P145 INACTIVATION OF IRF1 CAUSES SUSCEPTIBILITY TO COLITIS-ASSOCIATED COLORECTAL CANCER

Abstract

Colorectal cancer is a highly prevalent malignancy worldwide, with an increased incidence in patients diagnosed with inflammatory bowel disorders (IBD). Risk of IBD is strongly influenced by genetic factors, including the IBD5 locus (5q31), harboring the IRF1 gene. Our studies have shown that in the azoxymethane (AOM)/dextran sodium sulfate (DSS) murine model of colitis-associated colorectal cancer (CA-CRC), loss of interferon regulatory factor 1 (Irf1) results in enhanced tumorigenesis.
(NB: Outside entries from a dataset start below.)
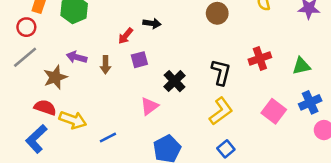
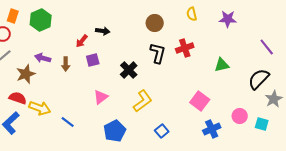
red cross: (260, 58) -> (185, 48), moved
black L-shape: (221, 72) -> (158, 53), moved
black cross: (175, 81) -> (129, 70), moved
blue cross: (310, 102) -> (212, 129), moved
yellow L-shape: (221, 111) -> (143, 101), moved
blue line: (108, 138) -> (68, 122), turned 64

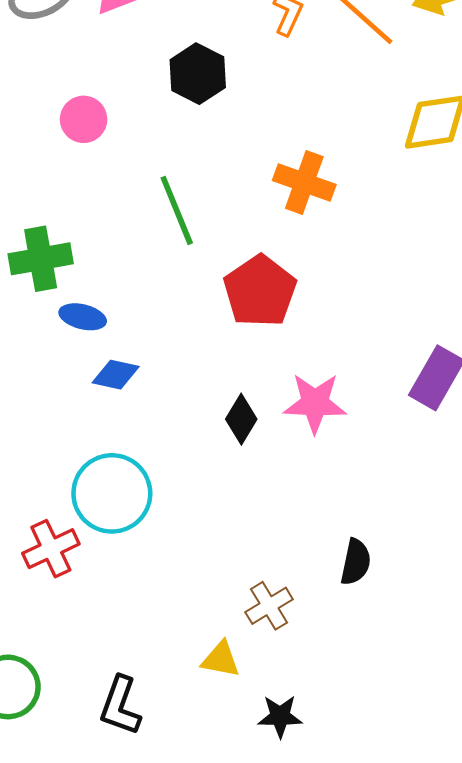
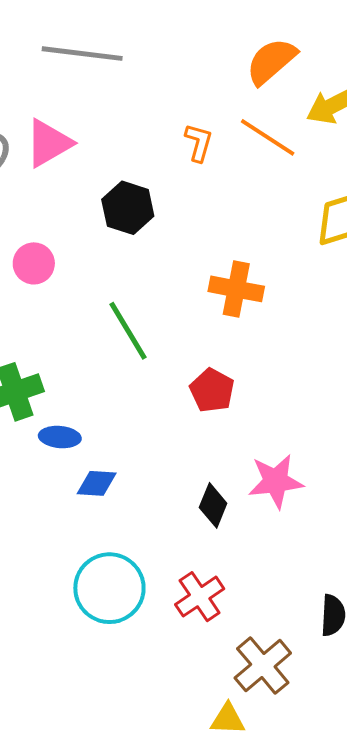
red pentagon: (260, 291) -> (212, 390), size x0.7
red cross: (51, 549) -> (200, 597), moved
brown cross: (269, 606) -> (263, 666), size x1.4

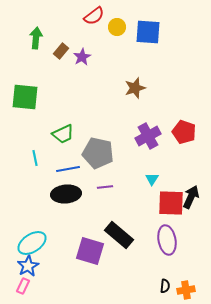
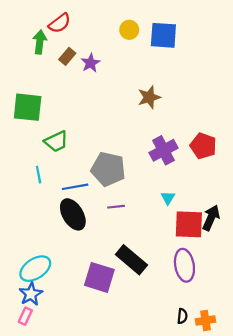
red semicircle: (94, 16) -> (60, 23), moved
green trapezoid: (63, 134) -> (56, 141), moved
black ellipse: (66, 194) -> (73, 214), turned 64

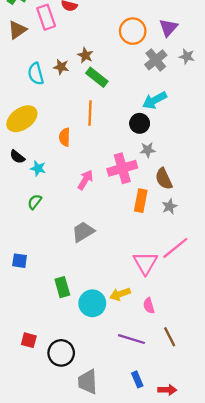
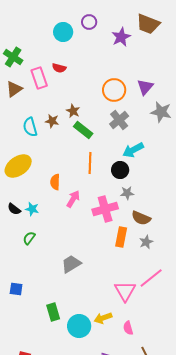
gray star: (187, 56) -> (161, 112), size x1.5
gray cross: (156, 60) -> (119, 120), moved
orange line: (90, 113) -> (90, 163), moved
black semicircle: (17, 157) -> (14, 209), moved
brown semicircle: (164, 179) -> (141, 218), turned -42
pink arrow: (85, 180) -> (73, 199), moved

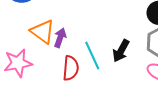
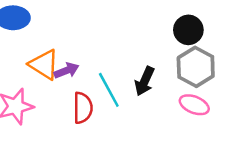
purple arrow: (60, 38) -> (67, 71), turned 54

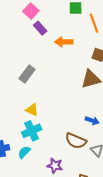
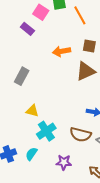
pink square: (31, 11) -> (41, 12), moved
orange arrow: (64, 42) -> (62, 51), moved
cyan cross: (32, 131) -> (46, 131), moved

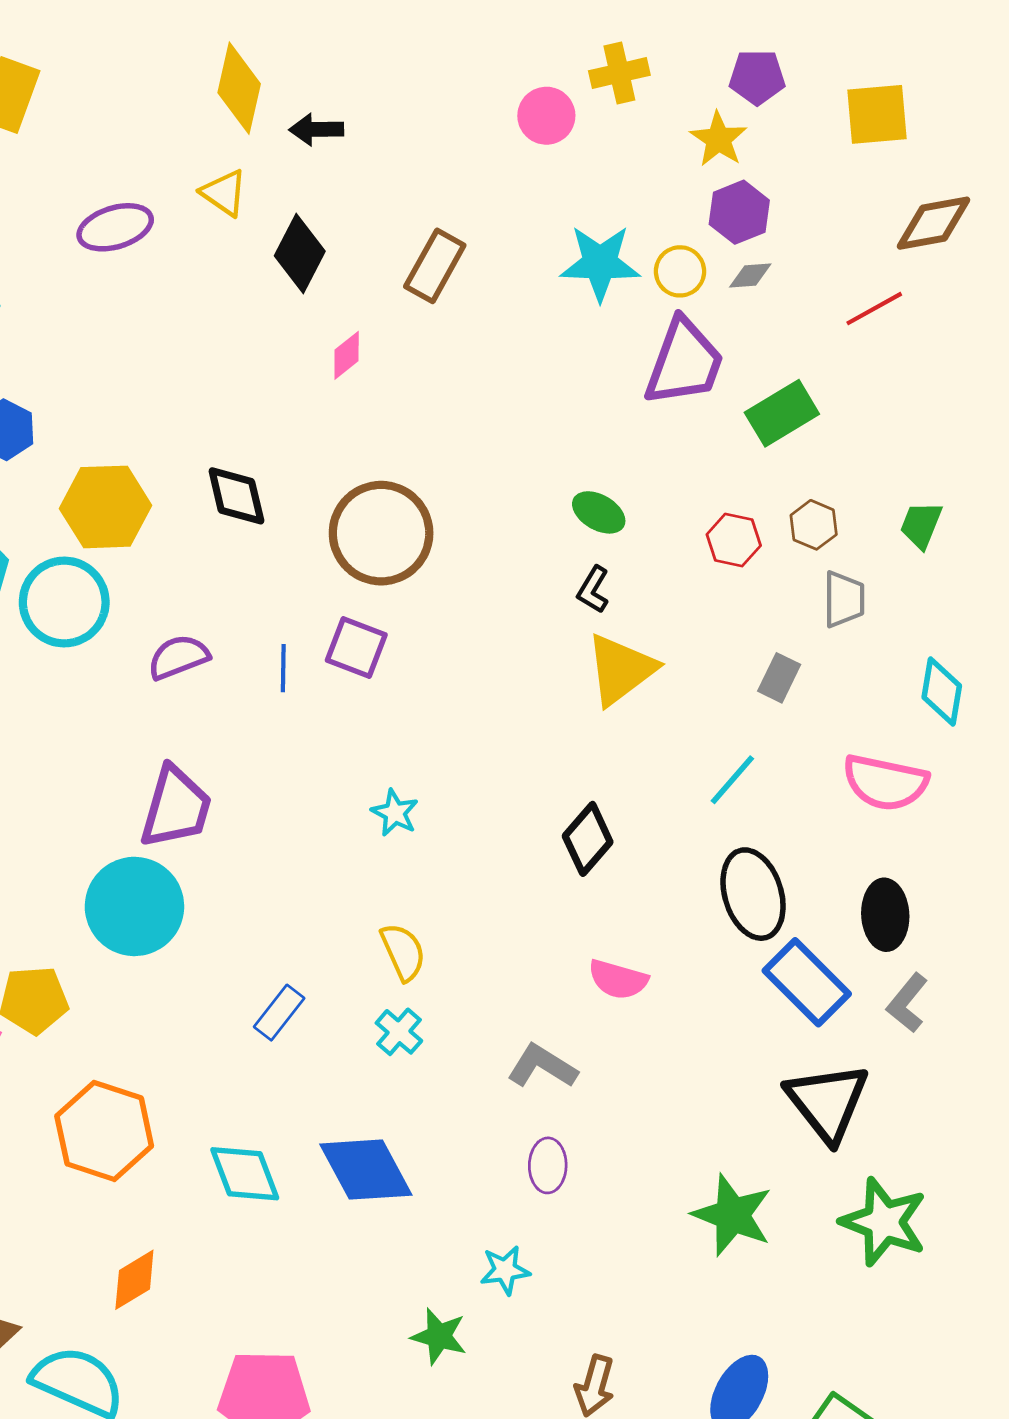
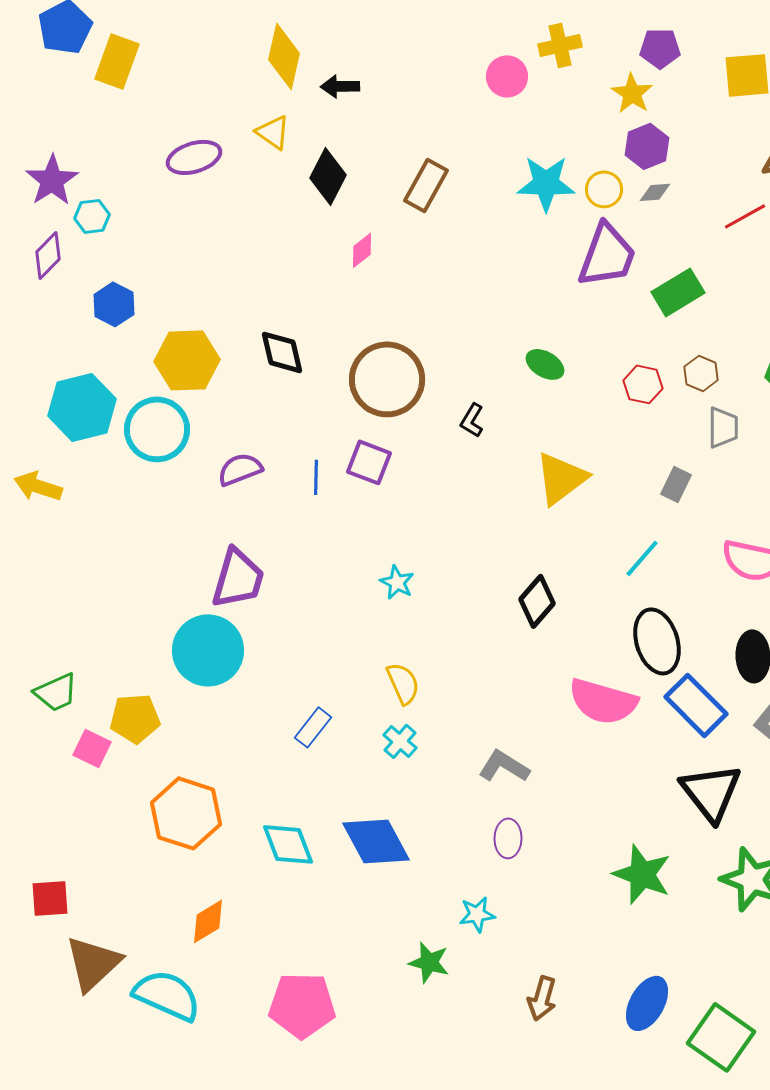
black L-shape: (593, 590) -> (472, 420), moved
pink semicircle: (618, 979) -> (603, 701), moved, size x1.6

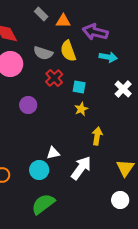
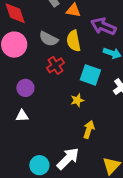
cyan square: (79, 87) -> (90, 75), moved, size x1.5
white triangle: (53, 153) -> (22, 116), moved
cyan circle: (39, 170) -> (39, 165), moved

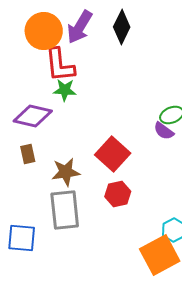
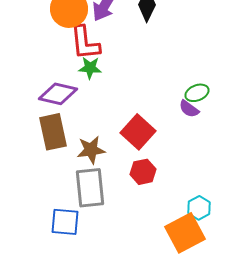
brown rectangle: (28, 154) -> (53, 132), size x1.8
blue square: (22, 238) -> (65, 222), moved

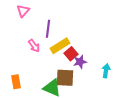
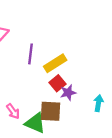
pink arrow: (34, 46) -> (13, 111), moved
yellow rectangle: (60, 46) -> (55, 63), moved

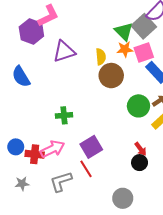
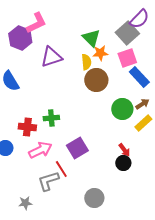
green triangle: (124, 31) -> (91, 38), moved
orange star: (125, 49) -> (100, 53), moved
red cross: (35, 154) -> (27, 127), moved
red line: (86, 169) -> (61, 169), moved
gray star: (22, 184) -> (25, 203), moved
gray circle: (123, 198) -> (94, 198), moved

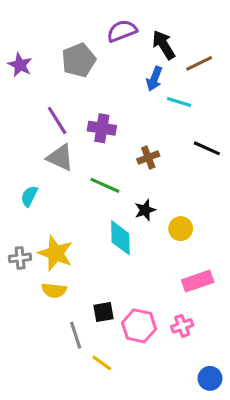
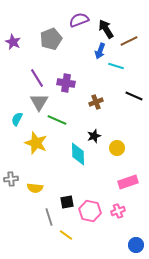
gray triangle: (60, 158) -> (39, 102), turned 36
green line: (105, 185) -> (57, 120), moved
cyan semicircle: (29, 196) -> (17, 119), moved
yellow star: (56, 253) -> (36, 143), moved
gray cross: (20, 258) -> (11, 179), moved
Transcriptome profiling of AOM/DSS treated colons conducted early in the pathogenesis of CA-CRC showed heightened colonic inflammation and leukocyte infiltration in Irf1-/- mice compared to WT controls, well before the appearance of tumors. Immunoprofiling by flow cytometry revealed this to be a predominantly myeloid influx with an accumulation of proinflammatory Gr1+ Cd11b+ cells in the colons of mutant mice, as well as increases in CD3+ lymphoid cells and mast cell activation. Furthermore, CA-CRC experimentation in bone marrow chimeras proved that it was loss of Irf1 in the hematopoietic compartments that drove tumorigenesis. Finally, human correlative studies showed extensive overlap between genes upregulated in active ulcerative colitis lesions and AOM/DSS treated Irf1-/- mice, as well as decreased expression of IRF1 in later stage colorectal cancer, associated with poorer prognosis in these patients, establishing loss of IRF1 expression as a strong genetic signature to identify susceptible populations. The results from this study establish IRF1 as a major regulator of inflammatory response in situ in the gut, and as a major driver of colitis-associated colorectal cancer in both mice and humans.